(Source material Opens)

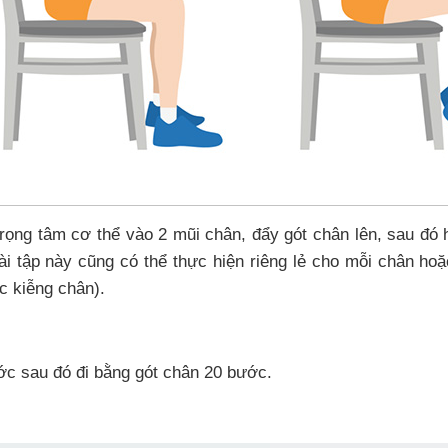
trọng tâm cơ thể vào 2 mũi chân, đẩy gót chân lên, sau đó
Bài tập này cũng có thể thực hiện riêng lẻ cho mỗi chân hoặ
ác kiễng chân).
ớc sau đó đi bằng gót chân 20 bước.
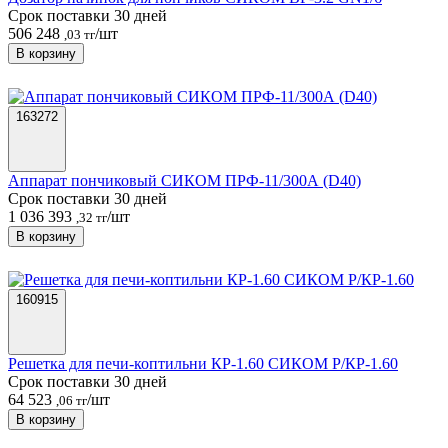
Срок поставки 30 дней
506 248
/шт
,03 тг
В корзину
163272
Аппарат пончиковый СИКОМ ПРФ-11/300А (D40)
Срок поставки 30 дней
1 036 393
/шт
,32 тг
В корзину
160915
Решетка для печи-коптильни КР-1.60 СИКОМ Р/КР-1.60
Срок поставки 30 дней
64 523
/шт
,06 тг
В корзину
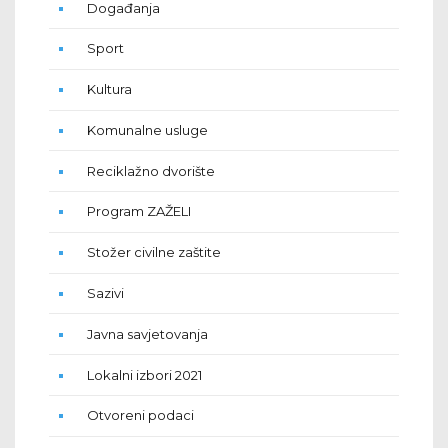
Događanja
Sport
Kultura
Komunalne usluge
Reciklažno dvorište
Program ZAŽELI
Stožer civilne zaštite
Sazivi
Javna savjetovanja
Lokalni izbori 2021
Otvoreni podaci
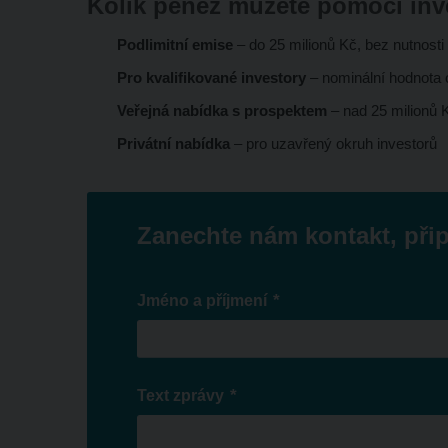
Kolik peněz můžete pomocí inve
Podlimitní emise
– do 25 milionů Kč, bez nutnost
Pro kvalifikované investory
– nominální hodnota 
Veřejná nabídka s prospektem
– nad 25 milionů K
Privátní nabídka
– pro uzavřený okruh investorů
Zanechte nám kontakt, přip
*
Jméno a příjmení
*
Text zprávy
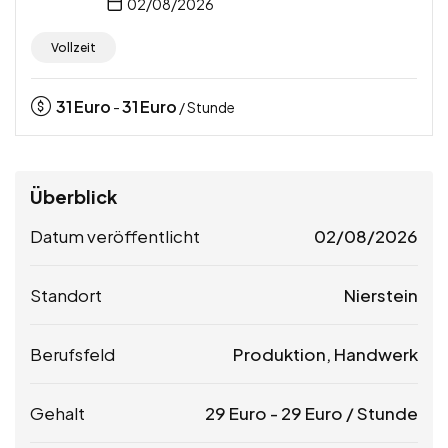
02/08/2026
Vollzeit
31
Euro
31
Euro
-
/ Stunde
Überblick
Datum veröffentlicht
02/08/2026
Standort
Nierstein
Berufsfeld
Produktion, Handwerk
Gehalt
29
Euro
-
29
Euro
/ Stunde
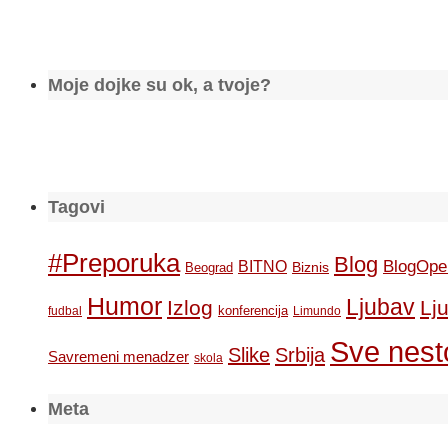
Moje dojke su ok, a tvoje?
Tagovi
#Preporuka
Blog
BlogOpe
BITNO
Biznis
Beograd
Humor
Ljubav
Izlog
Lj
konferencija
fudbal
Limundo
Sve nesto
Slike
Srbija
Savremeni menadzer
skola
Meta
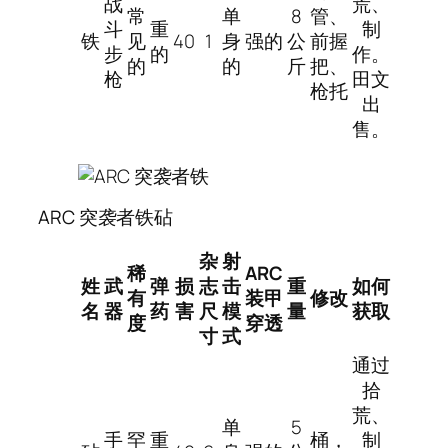
战
荒、
常
单
8
管、
斗
重
制
铁
见
40
1
身
强的
公
前握
步
的
作。
的
的
斤
把、
枪
田文
枪托
出
售。
ARC 突袭者铁砧
杂
射
稀
ARC
姓
武
弹
损
志
击
重
如何
有
装甲
修改
名
器
药
害
尺
模
量
获取
度
穿透
寸
式
通过
拾
荒、
单
5
手
罕
重
桶，
制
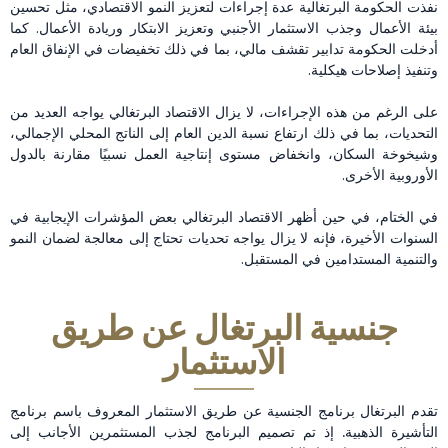
نفذت الحكومة البرتغالية عدة إجراءات لتعزيز النمو الاقتصادي، مثل تحسين
بيئة الأعمال وجذب الاستثمار الأجنبي وتعزيز الابتكار وريادة الأعمال. كما
أدخلت الحكومة تدابير تقشف مالي، بما في ذلك تخفيضات في الإنفاق العام
وتنفيذ إصلاحات هيكلية.
على الرغم من هذه الإجراءات، لا يزال الاقتصاد البرتغالي يواجه العديد من
التحديات، بما في ذلك ارتفاع نسبة الدين العام إلى الناتج المحلي الإجمالي،
وشيخوخة السكان، وانخفاض مستوى إنتاجية العمل نسبيًا مقارنة بالدول
الأوروبية الأخرى.
في الختام، في حين أظهر الاقتصاد البرتغالي بعض المؤشرات الإيجابية في
السنوات الأخيرة، فإنه لا يزال يواجه تحديات تحتاج إلى معالجة لضمان النمو
والتنمية المستدامين في المستقبل.
جنسية البرتغال عن طريق
الاستثمار
تقدم البرتغال برنامج الجنسية عن طريق الاستثمار المعروف باسم برنامج
التأشيرة الذهبية. إذ تم تصميم البرنامج لجذب المستثمرين الأجانب إلى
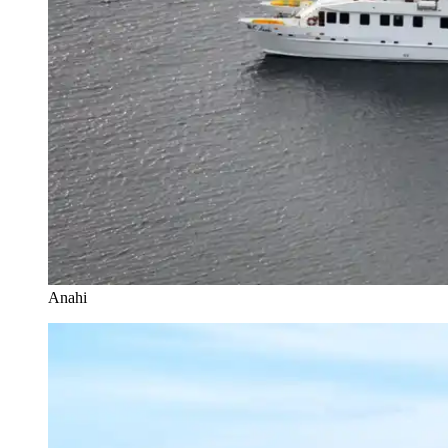
Anahi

(Source material Closes)

What to do:
Give the preceding data back exactly, minus every picture.

Task result:
trọng tâm cơ thể vào 2 mũi chân, đẩy gót chân lên, sau đó
Bài tập này cũng có thể thực hiện riêng lẻ cho mỗi chân hoặ
ác kiễng chân).
ớc sau đó đi bằng gót chân 20 bước.
Срок поставки 30 дней
506 248
/шт
,03 тг
В корзину
163272
Аппарат пончиковый СИКОМ ПРФ-11/300А (D40)
Срок поставки 30 дней
1 036 393
/шт
,32 тг
В корзину
160915
Решетка для печи-коптильни КР-1.60 СИКОМ Р/КР-1.60
Срок поставки 30 дней
64 523
/шт
,06 тг
В корзину
Događanja
Sport
Kultura
Komunalne usluge
Reciklažno dvorište
Program ZAŽELI
Stožer civilne zaštite
Sazivi
Javna savjetovanja
Lokalni izbori 2021
Otvoreni podaci
Kolik peněz můžete pomocí inve
Podlimitní emise
– do 25 milionů Kč, bez nutnost
Pro kvalifikované investory
– nominální hodnota 
Veřejná nabídka s prospektem
– nad 25 milionů K
Privátní nabídka
– pro uzavřený okruh investorů
Zanechte nám kontakt, přip
*
Jméno a příjmení
*
Text zprávy
02/08/2026
Vollzeit
31
Euro
31
Euro
-
/ Stunde
Überblick
Datum veröffentlicht
02/08/2026
Standort
Nierstein
Berufsfeld
Produktion, Handwerk
Gehalt
29
Euro
-
29
Euro
/ Stunde
Moje dojke su ok, a tvoje?
Tagovi
#Preporuka
Blog
BlogOpe
BITNO
Biznis
Beograd
Humor
Ljubav
Izlog
Lj
konferencija
fudbal
Limundo
Sve nesto
Slike
Srbija
Savremeni menadzer
skola
Meta
战
荒、
常
单
8
管、
斗
重
制
铁
见
40
1
身
强的
公
前握
步
的
作。
的
的
斤
把、
枪
田文
枪托
出
售。
ARC 突袭者铁砧
杂
射
稀
ARC
姓
武
弹
损
志
击
重
如何
有
装甲
修改
名
器
药
害
尺
模
量
获取
度
穿透
寸
式
通过
拾
荒、
单
5
手
罕
重
桶，
制
نفذت الحكومة البرتغالية عدة إجراءات لتعزيز النمو الاقتصادي، مثل تحسين
بيئة الأعمال وجذب الاستثمار الأجنبي وتعزيز الابتكار وريادة الأعمال. كما
أدخلت الحكومة تدابير تقشف مالي، بما في ذلك تخفيضات في الإنفاق العام
وتنفيذ إصلاحات هيكلية.
على الرغم من هذه الإجراءات، لا يزال الاقتصاد البرتغالي يواجه العديد من
التحديات، بما في ذلك ارتفاع نسبة الدين العام إلى الناتج المحلي الإجمالي،
وشيخوخة السكان، وانخفاض مستوى إنتاجية العمل نسبيًا مقارنة بالدول
الأوروبية الأخرى.
في الختام، في حين أظهر الاقتصاد البرتغالي بعض المؤشرات الإيجابية في
السنوات الأخيرة، فإنه لا يزال يواجه تحديات تحتاج إلى معالجة لضمان النمو
والتنمية المستدامين في المستقبل.
جنسية البرتغال عن طريق
الاستثمار
تقدم البرتغال برنامج الجنسية عن طريق الاستثمار المعروف باسم برنامج
التأشيرة الذهبية. إذ تم تصميم البرنامج لجذب المستثمرين الأجانب إلى
Anahi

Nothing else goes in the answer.